I don’t do light reading very well. I’ve preferred challenging reads with engaging characters and creative (though not purple) prose for years. As a teenager, I once picked up an Agatha Christie novel – I still recall the cover with an old-fashioned typewriter on it – hoping that it would be as good as some of the film adaptions I had already grown to love (I was a teen after all). About five pages in, I was bored rigid. It was simply too simple – the characters two-dimensional, the language too straight forward.
That incident was followed by decades of John Updike, A.S. Byatt, William Faulkner and the occasional dip into James Joyce. Added to this were some hefty works in translation from Dostoyevsky, Fuentes and Eco, to name a few.

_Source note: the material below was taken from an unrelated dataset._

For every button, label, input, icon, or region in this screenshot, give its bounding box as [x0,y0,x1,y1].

A glutton for punishment? Quite the opposite. There’s an intense feeling of satisfaction that comes from working to understand a text – learning new words, decrypting the symbolism – while being entertained and moved by the story.

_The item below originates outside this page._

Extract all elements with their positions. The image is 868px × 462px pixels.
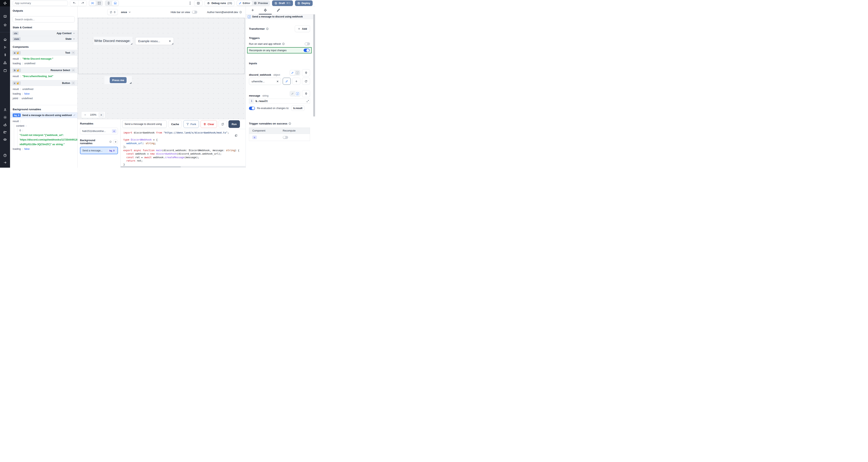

I’ve tried to lighten up over the years. When I was in the grips of insomnia, the doctor advised some light reading before bedtime. After I explained about Agatha Christie, John Updike etc., the good doctor offered a compromise with Jane Austen – reading that for modern audiences isn’t particularly light, and with well-developed characters, but which is more-or-less predictable, especially given the umpteen screen adaptations of each novel. It did help send me off to sleep. These days, I often have a non-fiction book by my bedside, such as travel writing or memoirs, that I can read in small bits without getting hooked into a red-eyed readathon.
To add to my light-reading credentials, I’ve read a lot of Marc Levy, described by many as a light read. The French call his books ‘romans des gares,’ train station novels, or ‘airport books’ for anglophiles. Levy’s works are light, but not simplistic. There are twists and turns and interesting sympathetic characters, but his books do read like rom-coms or thrillers, often with a dose of magical realism. Fine by me. But I probably wouldn’t be reading them in their English translations. Yes, dear reader, I tackle these light reads in French, which make them not such light reads after all, especially with the profuse colloquialism in the dialogues. I guess I can’t escape a challenge after all.
Of course, what’s ‘light’ for some might be ‘serious’ reading for others. There’s an element of subjectivity to consider. Or not – why even discuss the lightness or seriousness of books? This blog is usually about politics, literature, feminism, art and society. As I’m in the middle of several academic marking assignments and writing projects, perhaps I needed to convince myself that I could still engage in light writing.